» TRY IT: Copy out the records again. Change nothing.

---

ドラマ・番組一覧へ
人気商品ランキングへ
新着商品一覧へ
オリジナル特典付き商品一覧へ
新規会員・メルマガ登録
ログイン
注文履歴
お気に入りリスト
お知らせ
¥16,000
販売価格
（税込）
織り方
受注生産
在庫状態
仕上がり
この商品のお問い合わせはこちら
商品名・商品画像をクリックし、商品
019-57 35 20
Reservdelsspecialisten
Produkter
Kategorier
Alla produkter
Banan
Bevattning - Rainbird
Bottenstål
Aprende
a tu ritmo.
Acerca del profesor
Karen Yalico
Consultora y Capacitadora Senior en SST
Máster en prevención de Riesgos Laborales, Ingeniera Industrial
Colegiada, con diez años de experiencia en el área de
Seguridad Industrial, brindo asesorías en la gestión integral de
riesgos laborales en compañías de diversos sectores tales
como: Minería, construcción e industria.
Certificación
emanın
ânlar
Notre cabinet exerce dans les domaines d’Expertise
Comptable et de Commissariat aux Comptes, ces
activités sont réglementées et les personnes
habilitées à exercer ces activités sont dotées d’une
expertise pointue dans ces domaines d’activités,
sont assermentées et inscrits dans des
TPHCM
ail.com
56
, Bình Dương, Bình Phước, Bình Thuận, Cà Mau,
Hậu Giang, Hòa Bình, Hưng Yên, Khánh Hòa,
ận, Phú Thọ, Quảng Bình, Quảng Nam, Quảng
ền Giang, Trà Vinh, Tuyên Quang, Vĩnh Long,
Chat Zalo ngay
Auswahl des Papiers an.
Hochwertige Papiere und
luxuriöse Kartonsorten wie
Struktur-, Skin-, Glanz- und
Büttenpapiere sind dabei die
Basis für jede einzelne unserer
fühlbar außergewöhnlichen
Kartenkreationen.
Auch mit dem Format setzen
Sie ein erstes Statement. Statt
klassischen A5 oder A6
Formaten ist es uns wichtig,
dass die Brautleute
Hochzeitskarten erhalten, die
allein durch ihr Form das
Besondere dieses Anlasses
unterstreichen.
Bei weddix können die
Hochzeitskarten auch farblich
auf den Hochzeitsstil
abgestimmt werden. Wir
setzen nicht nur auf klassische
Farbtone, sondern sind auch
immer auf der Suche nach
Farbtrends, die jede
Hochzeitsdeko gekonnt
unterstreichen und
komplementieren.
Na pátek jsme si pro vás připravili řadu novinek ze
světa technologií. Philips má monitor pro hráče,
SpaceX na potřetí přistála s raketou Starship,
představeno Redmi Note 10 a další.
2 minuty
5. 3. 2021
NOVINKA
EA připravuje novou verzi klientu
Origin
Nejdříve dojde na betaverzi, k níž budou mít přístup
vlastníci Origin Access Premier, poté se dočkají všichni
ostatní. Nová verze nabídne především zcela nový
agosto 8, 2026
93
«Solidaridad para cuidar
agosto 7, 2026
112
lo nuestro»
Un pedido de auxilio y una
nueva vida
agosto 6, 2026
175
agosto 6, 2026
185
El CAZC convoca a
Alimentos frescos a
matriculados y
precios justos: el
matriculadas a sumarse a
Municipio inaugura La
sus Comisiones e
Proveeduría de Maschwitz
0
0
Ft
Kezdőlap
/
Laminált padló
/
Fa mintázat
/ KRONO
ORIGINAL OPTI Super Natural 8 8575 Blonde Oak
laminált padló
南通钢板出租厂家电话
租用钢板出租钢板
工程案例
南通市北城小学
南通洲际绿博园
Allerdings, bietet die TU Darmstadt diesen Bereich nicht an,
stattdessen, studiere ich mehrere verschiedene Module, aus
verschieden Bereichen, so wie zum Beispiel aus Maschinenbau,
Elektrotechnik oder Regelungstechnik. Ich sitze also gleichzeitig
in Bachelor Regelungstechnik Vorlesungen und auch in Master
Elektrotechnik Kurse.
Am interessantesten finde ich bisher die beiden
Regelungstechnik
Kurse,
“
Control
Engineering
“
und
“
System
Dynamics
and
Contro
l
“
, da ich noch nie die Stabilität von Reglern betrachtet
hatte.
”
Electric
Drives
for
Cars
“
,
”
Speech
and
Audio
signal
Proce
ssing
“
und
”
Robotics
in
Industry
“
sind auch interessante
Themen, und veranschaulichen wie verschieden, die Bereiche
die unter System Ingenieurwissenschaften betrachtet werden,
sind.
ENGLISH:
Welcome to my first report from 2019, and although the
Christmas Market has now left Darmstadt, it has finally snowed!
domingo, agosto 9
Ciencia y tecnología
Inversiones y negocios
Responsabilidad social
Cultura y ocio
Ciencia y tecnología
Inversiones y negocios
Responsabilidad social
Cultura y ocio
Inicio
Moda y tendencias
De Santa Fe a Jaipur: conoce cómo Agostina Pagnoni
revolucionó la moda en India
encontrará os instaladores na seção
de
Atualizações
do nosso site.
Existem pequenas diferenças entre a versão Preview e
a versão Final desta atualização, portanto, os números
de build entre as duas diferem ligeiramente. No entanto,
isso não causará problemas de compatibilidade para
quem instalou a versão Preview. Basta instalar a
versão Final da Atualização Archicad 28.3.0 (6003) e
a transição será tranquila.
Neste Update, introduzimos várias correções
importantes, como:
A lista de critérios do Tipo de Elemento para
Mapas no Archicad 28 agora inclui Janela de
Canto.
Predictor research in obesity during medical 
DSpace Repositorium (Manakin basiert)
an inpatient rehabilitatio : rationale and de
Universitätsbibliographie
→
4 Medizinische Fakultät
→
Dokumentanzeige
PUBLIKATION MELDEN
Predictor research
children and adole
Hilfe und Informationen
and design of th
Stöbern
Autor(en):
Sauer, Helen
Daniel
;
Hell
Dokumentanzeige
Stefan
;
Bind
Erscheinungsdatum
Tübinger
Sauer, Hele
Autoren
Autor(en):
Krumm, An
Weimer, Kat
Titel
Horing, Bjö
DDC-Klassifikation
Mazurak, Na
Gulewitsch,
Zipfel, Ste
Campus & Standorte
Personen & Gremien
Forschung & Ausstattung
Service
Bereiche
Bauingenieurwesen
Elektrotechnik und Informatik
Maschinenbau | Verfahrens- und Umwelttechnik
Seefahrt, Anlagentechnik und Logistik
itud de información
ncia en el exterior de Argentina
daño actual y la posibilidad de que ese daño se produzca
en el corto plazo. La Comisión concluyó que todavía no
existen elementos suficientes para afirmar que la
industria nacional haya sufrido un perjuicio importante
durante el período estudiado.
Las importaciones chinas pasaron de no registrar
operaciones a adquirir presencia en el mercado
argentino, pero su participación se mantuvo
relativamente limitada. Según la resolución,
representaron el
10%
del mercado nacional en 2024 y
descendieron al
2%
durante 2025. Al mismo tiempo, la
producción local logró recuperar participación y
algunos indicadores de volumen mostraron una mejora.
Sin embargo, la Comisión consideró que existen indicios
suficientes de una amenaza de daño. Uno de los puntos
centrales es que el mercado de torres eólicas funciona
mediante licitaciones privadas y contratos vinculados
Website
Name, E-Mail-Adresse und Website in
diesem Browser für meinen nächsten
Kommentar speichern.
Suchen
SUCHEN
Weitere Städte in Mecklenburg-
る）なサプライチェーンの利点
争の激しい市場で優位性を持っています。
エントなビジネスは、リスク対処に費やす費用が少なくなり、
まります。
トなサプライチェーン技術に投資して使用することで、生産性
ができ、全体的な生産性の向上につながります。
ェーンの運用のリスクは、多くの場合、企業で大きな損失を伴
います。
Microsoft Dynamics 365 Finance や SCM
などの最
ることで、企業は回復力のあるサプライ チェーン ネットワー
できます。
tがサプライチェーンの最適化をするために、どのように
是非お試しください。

---

» TASK RESPONSE:
ドラマ・番組一覧へ
人気商品ランキングへ
新着商品一覧へ
オリジナル特典付き商品一覧へ
新規会員・メルマガ登録
ログイン
注文履歴
お気に入りリスト
お知らせ
¥16,000
販売価格
（税込）
織り方
受注生産
在庫状態
仕上がり
この商品のお問い合わせはこちら
商品名・商品画像をクリックし、商品
019-57 35 20
Reservdelsspecialisten
Produkter
Kategorier
Alla produkter
Banan
Bevattning - Rainbird
Bottenstål
Aprende
a tu ritmo.
Acerca del profesor
Karen Yalico
Consultora y Capacitadora Senior en SST
Máster en prevención de Riesgos Laborales, Ingeniera Industrial
Colegiada, con diez años de experiencia en el área de
Seguridad Industrial, brindo asesorías en la gestión integral de
riesgos laborales en compañías de diversos sectores tales
como: Minería, construcción e industria.
Certificación
emanın
ânlar
Notre cabinet exerce dans les domaines d’Expertise
Comptable et de Commissariat aux Comptes, ces
activités sont réglementées et les personnes
habilitées à exercer ces activités sont dotées d’une
expertise pointue dans ces domaines d’activités,
sont assermentées et inscrits dans des
TPHCM
ail.com
56
, Bình Dương, Bình Phước, Bình Thuận, Cà Mau,
Hậu Giang, Hòa Bình, Hưng Yên, Khánh Hòa,
ận, Phú Thọ, Quảng Bình, Quảng Nam, Quảng
ền Giang, Trà Vinh, Tuyên Quang, Vĩnh Long,
Chat Zalo ngay
Auswahl des Papiers an.
Hochwertige Papiere und
luxuriöse Kartonsorten wie
Struktur-, Skin-, Glanz- und
Büttenpapiere sind dabei die
Basis für jede einzelne unserer
fühlbar außergewöhnlichen
Kartenkreationen.
Auch mit dem Format setzen
Sie ein erstes Statement. Statt
klassischen A5 oder A6
Formaten ist es uns wichtig,
dass die Brautleute
Hochzeitskarten erhalten, die
allein durch ihr Form das
Besondere dieses Anlasses
unterstreichen.
Bei weddix können die
Hochzeitskarten auch farblich
auf den Hochzeitsstil
abgestimmt werden. Wir
setzen nicht nur auf klassische
Farbtone, sondern sind auch
immer auf der Suche nach
Farbtrends, die jede
Hochzeitsdeko gekonnt
unterstreichen und
komplementieren.
Na pátek jsme si pro vás připravili řadu novinek ze
světa technologií. Philips má monitor pro hráče,
SpaceX na potřetí přistála s raketou Starship,
představeno Redmi Note 10 a další.
2 minuty
5. 3. 2021
NOVINKA
EA připravuje novou verzi klientu
Origin
Nejdříve dojde na betaverzi, k níž budou mít přístup
vlastníci Origin Access Premier, poté se dočkají všichni
ostatní. Nová verze nabídne především zcela nový
agosto 8, 2026
93
«Solidaridad para cuidar
agosto 7, 2026
112
lo nuestro»
Un pedido de auxilio y una
nueva vida
agosto 6, 2026
175
agosto 6, 2026
185
El CAZC convoca a
Alimentos frescos a
matriculados y
precios justos: el
matriculadas a sumarse a
Municipio inaugura La
sus Comisiones e
Proveeduría de Maschwitz
0
0
Ft
Kezdőlap
/
Laminált padló
/
Fa mintázat
/ KRONO
ORIGINAL OPTI Super Natural 8 8575 Blonde Oak
laminált padló
南通钢板出租厂家电话
租用钢板出租钢板
工程案例
南通市北城小学
南通洲际绿博园
Allerdings, bietet die TU Darmstadt diesen Bereich nicht an,
stattdessen, studiere ich mehrere verschiedene Module, aus
verschieden Bereichen, so wie zum Beispiel aus Maschinenbau,
Elektrotechnik oder Regelungstechnik. Ich sitze also gleichzeitig
in Bachelor Regelungstechnik Vorlesungen und auch in Master
Elektrotechnik Kurse.
Am interessantesten finde ich bisher die beiden
Regelungstechnik
Kurse,
“
Control
Engineering
“
und
“
System
Dynamics
and
Contro
l
“
, da ich noch nie die Stabilität von Reglern betrachtet
hatte.
”
Electric
Drives
for
Cars
“
,
”
Speech
and
Audio
signal
Proce
ssing
“
und
”
Robotics
in
Industry
“
sind auch interessante
Themen, und veranschaulichen wie verschieden, die Bereiche
die unter System Ingenieurwissenschaften betrachtet werden,
sind.
ENGLISH:
Welcome to my first report from 2019, and although the
Christmas Market has now left Darmstadt, it has finally snowed!
domingo, agosto 9
Ciencia y tecnología
Inversiones y negocios
Responsabilidad social
Cultura y ocio
Ciencia y tecnología
Inversiones y negocios
Responsabilidad social
Cultura y ocio
Inicio
Moda y tendencias
De Santa Fe a Jaipur: conoce cómo Agostina Pagnoni
revolucionó la moda en India
encontrará os instaladores na seção
de
Atualizações
do nosso site.
Existem pequenas diferenças entre a versão Preview e
a versão Final desta atualização, portanto, os números
de build entre as duas diferem ligeiramente. No entanto,
isso não causará problemas de compatibilidade para
quem instalou a versão Preview. Basta instalar a
versão Final da Atualização Archicad 28.3.0 (6003) e
a transição será tranquila.
Neste Update, introduzimos várias correções
importantes, como:
A lista de critérios do Tipo de Elemento para
Mapas no Archicad 28 agora inclui Janela de
Canto.
Predictor research in obesity during medical 
DSpace Repositorium (Manakin basiert)
an inpatient rehabilitatio : rationale and de
Universitätsbibliographie
→
4 Medizinische Fakultät
→
Dokumentanzeige
PUBLIKATION MELDEN
Predictor research
children and adole
Hilfe und Informationen
and design of th
Stöbern
Autor(en):
Sauer, Helen
Daniel
;
Hell
Dokumentanzeige
Stefan
;
Bind
Erscheinungsdatum
Tübinger
Sauer, Hele
Autoren
Autor(en):
Krumm, An
Weimer, Kat
Titel
Horing, Bjö
DDC-Klassifikation
Mazurak, Na
Gulewitsch,
Zipfel, Ste
Campus & Standorte
Personen & Gremien
Forschung & Ausstattung
Service
Bereiche
Bauingenieurwesen
Elektrotechnik und Informatik
Maschinenbau | Verfahrens- und Umwelttechnik
Seefahrt, Anlagentechnik und Logistik
itud de información
ncia en el exterior de Argentina
daño actual y la posibilidad de que ese daño se produzca
en el corto plazo. La Comisión concluyó que todavía no
existen elementos suficientes para afirmar que la
industria nacional haya sufrido un perjuicio importante
durante el período estudiado.
Las importaciones chinas pasaron de no registrar
operaciones a adquirir presencia en el mercado
argentino, pero su participación se mantuvo
relativamente limitada. Según la resolución,
representaron el
10%
del mercado nacional en 2024 y
descendieron al
2%
durante 2025. Al mismo tiempo, la
producción local logró recuperar participación y
algunos indicadores de volumen mostraron una mejora.
Sin embargo, la Comisión consideró que existen indicios
suficientes de una amenaza de daño. Uno de los puntos
centrales es que el mercado de torres eólicas funciona
mediante licitaciones privadas y contratos vinculados
Website
Name, E-Mail-Adresse und Website in
diesem Browser für meinen nächsten
Kommentar speichern.
Suchen
SUCHEN
Weitere Städte in Mecklenburg-
る）なサプライチェーンの利点
争の激しい市場で優位性を持っています。
エントなビジネスは、リスク対処に費やす費用が少なくなり、
まります。
トなサプライチェーン技術に投資して使用することで、生産性
ができ、全体的な生産性の向上につながります。
ェーンの運用のリスクは、多くの場合、企業で大きな損失を伴
います。
Microsoft Dynamics 365 Finance や SCM
などの最
ることで、企業は回復力のあるサプライ チェーン ネットワー
できます。
tがサプライチェーンの最適化をするために、どのように
是非お試しください。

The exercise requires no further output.